(ABOUT THIS TASK) Print the line containing "Describe the element" and all lines after it to the end of the records below, exactly as written. No pictures.

============================================================

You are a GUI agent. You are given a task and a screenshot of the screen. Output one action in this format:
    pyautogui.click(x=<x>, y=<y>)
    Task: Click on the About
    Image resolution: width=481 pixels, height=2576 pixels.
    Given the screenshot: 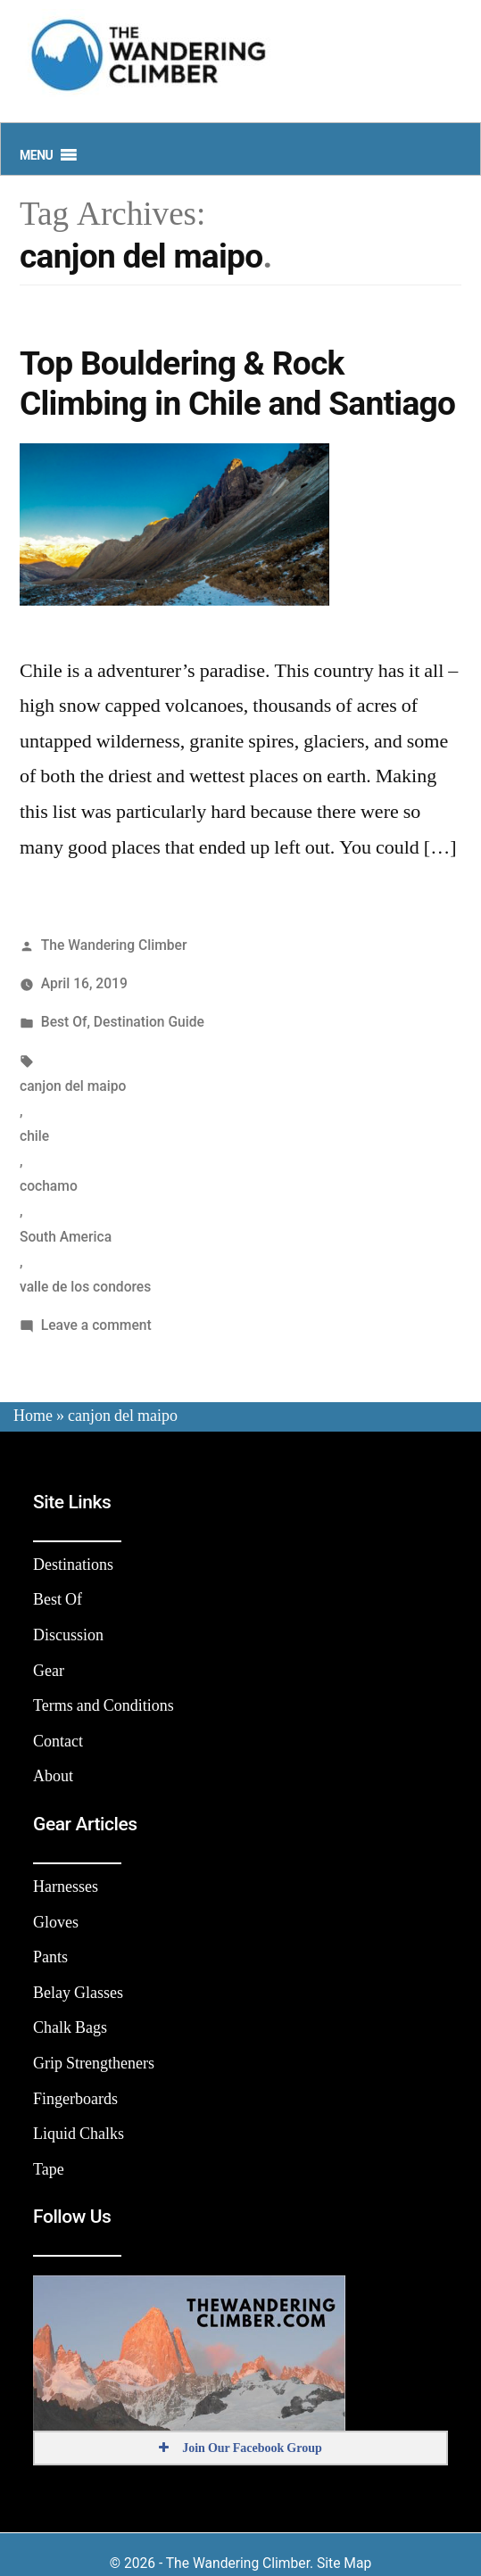 What is the action you would take?
    pyautogui.click(x=53, y=1776)
    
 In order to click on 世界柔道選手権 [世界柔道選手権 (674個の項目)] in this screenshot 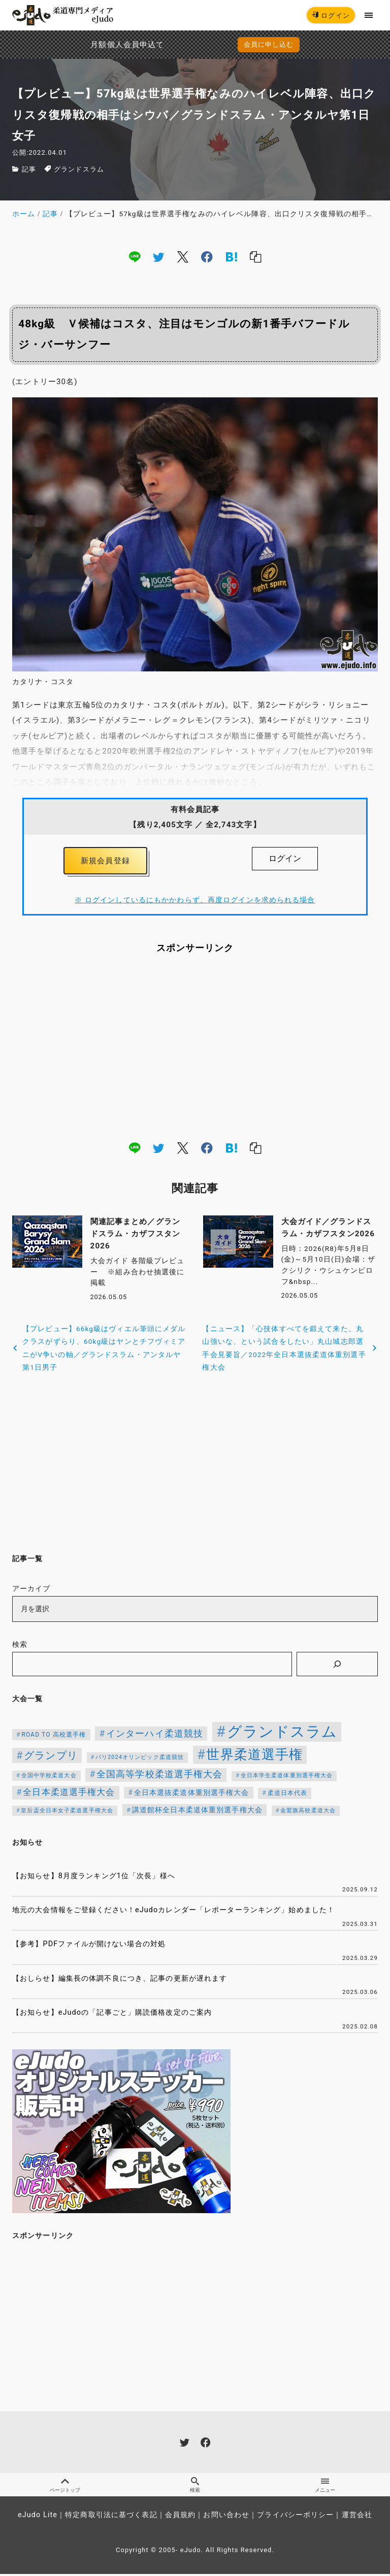, I will do `click(254, 1756)`.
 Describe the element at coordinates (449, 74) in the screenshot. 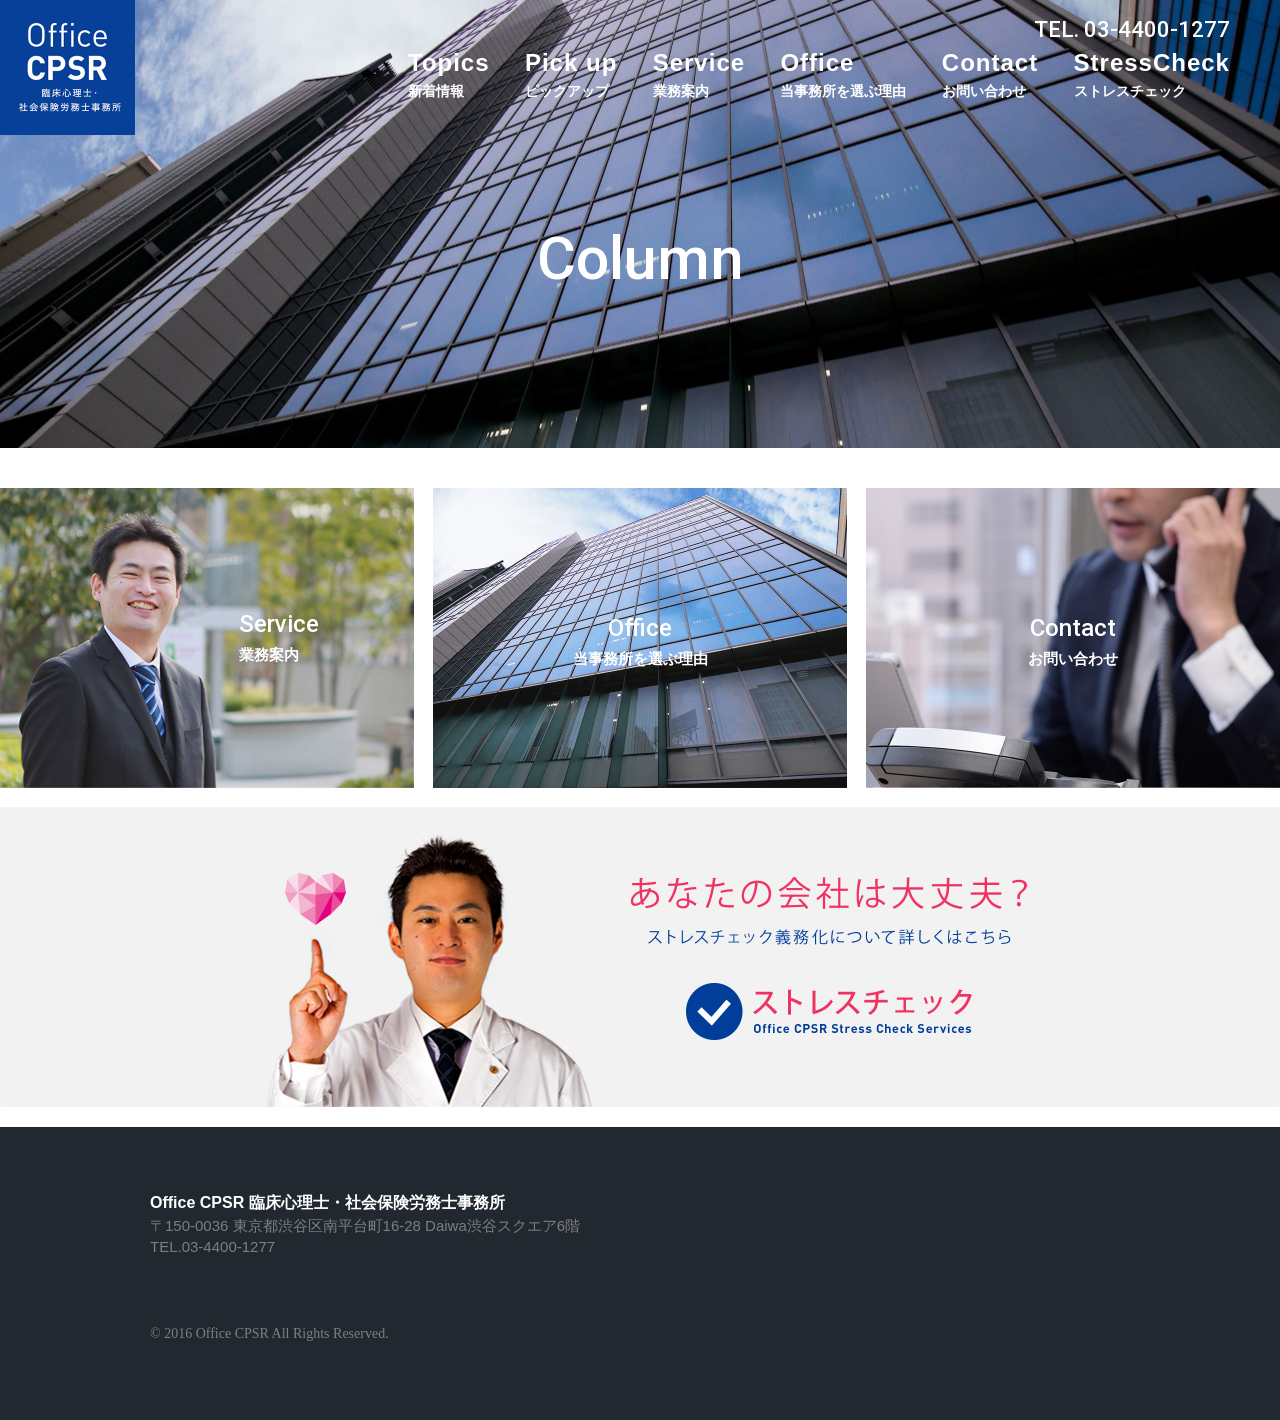

I see `Topics` at that location.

============================================================

(SOLUTION TO THIS PROBLEM)
 Describe the element at coordinates (449, 74) in the screenshot. 

I see `Topics` at that location.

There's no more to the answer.